■ What you are asked to do:
Using the data below, gather each line that includes the word "horas".

==== Excerpted data ====

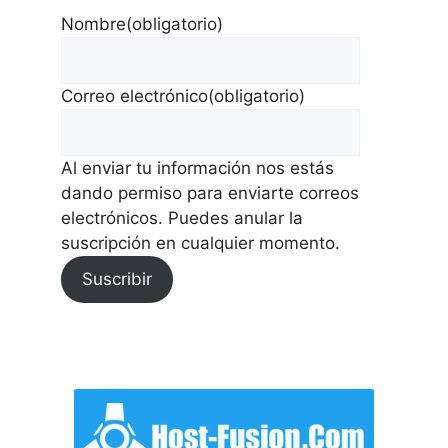
Nombre
(obligatorio)
Correo electrónico
(obligatorio)
Al enviar tu información nos estás
dando permiso para enviarte correos
electrónicos. Puedes anular la
suscripción en cualquier momento.
Suscribir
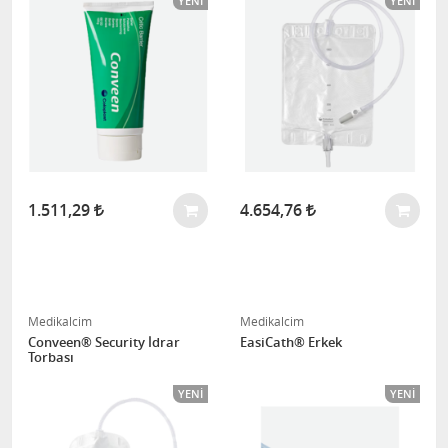
YENI
YENI
1.511,29
4.654,76
Medikalcim
Medikalcim
Conveen® Security İdrar
EasiCath® Erkek
Torbası
YENI
YENI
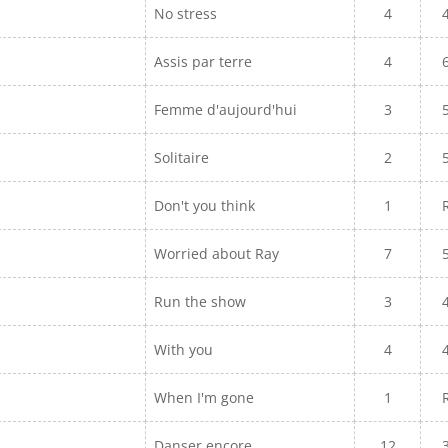
No stress
4
Assis par terre
4
Femme d'aujourd'hui
3
Solitaire
2
Don't you think
1
Worried about Ray
7
Run the show
3
With you
4
When I'm gone
1
Danser encore
12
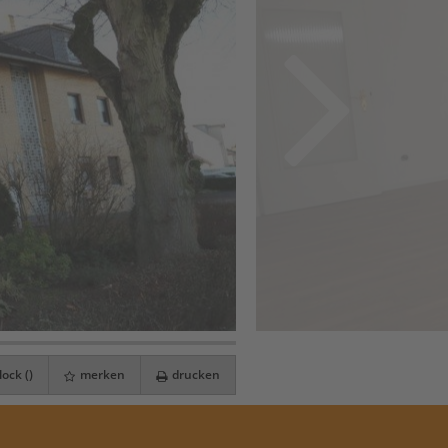
ock (
)
merken
drucken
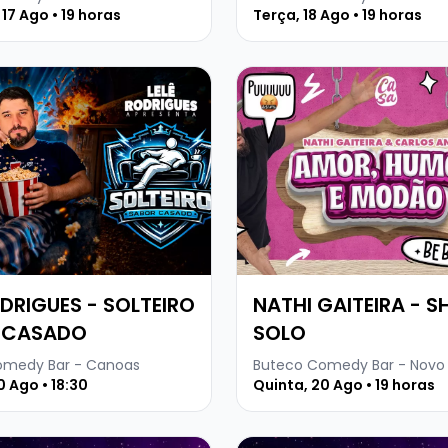
IAGÃO
17 Ago • 19 horas
Terça, 18 Ago • 19 horas
 sobre LELÊ RODRIGUES - SOLTEIRO SABOR CASADO
Veja mais sobre NATHI GA
ODRIGUES - SOLTEIRO
NATHI GAITEIRA - 
 CASADO
SOLO
omedy Bar - Canoas
0 Ago • 18:30
Quinta, 20 Ago • 19 horas
 sobre SANNY MACHADO - HIPNOTEENS
Veja mais sobre SANNY M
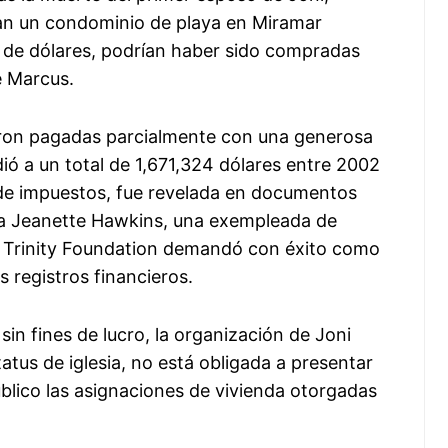
an un condominio de playa en Miramar
s de dólares, podrían haber sido compradas
e Marcus.
eron pagadas parcialmente con una generosa
dió a un total de 1,671,324 dólares entre 2002
 de impuestos, fue revelada en documentos
da Jeanette Hawkins, una exempleada de
a Trinity Foundation demandó con éxito como
s registros financieros.
sin fines de lucro, la organización de Joni
tus de iglesia, no está obligada a presentar
público las asignaciones de vivienda otorgadas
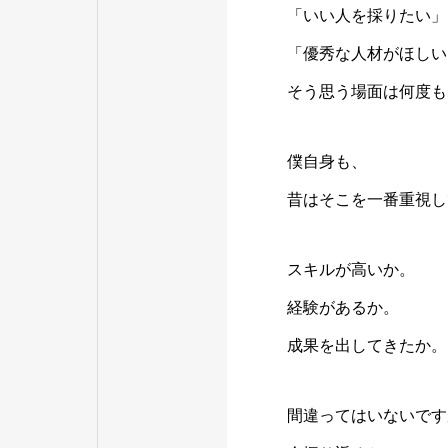
「いい人を採りたい」
「優秀な人材がほしい
そう思う場面は何度も
僕自身も、
昔はそこを一番重視し
スキルが高いか。
経験があるか。
成果を出してきたか。
間違ってはいないです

====

■ Result of this exercise:
17 Ago • 19 horas
Terça, 18 Ago • 19 horas
Quinta, 20 Ago • 19 horas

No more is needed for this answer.